§ WHAT IS REQUIRED
In the entries below, find the lines that contain the word "ProCare" and copy them.

:: SUPPLIED ENTRIES

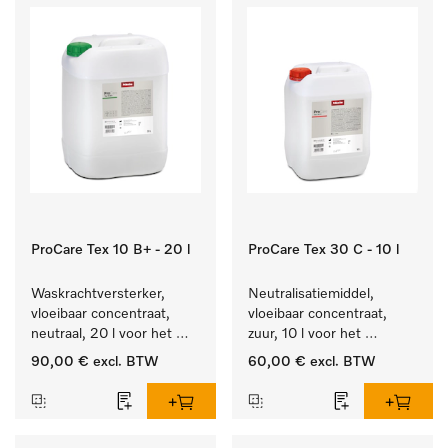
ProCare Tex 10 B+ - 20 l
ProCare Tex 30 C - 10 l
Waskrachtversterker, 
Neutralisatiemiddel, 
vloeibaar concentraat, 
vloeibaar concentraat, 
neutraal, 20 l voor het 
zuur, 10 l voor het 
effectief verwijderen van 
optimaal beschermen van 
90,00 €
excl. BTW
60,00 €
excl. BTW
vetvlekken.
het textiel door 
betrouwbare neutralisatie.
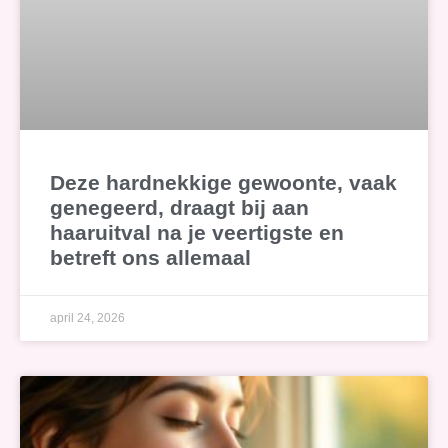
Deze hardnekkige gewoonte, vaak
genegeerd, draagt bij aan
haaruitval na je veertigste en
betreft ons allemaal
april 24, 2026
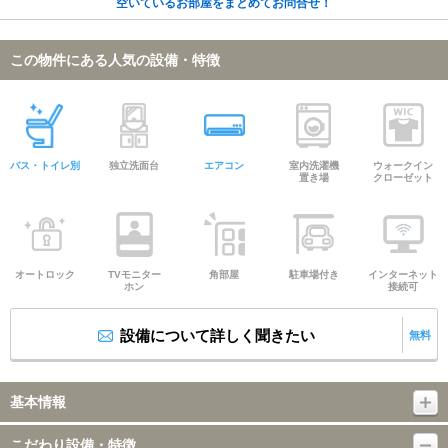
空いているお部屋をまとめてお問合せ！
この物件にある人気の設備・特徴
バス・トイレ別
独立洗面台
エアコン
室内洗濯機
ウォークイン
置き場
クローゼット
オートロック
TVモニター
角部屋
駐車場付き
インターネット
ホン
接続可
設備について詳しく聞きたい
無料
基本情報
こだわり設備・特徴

::::

§ ANSWER FOR THIS EXERCISE
ProCare Tex 10 B+ - 20 l
ProCare Tex 30 C - 10 l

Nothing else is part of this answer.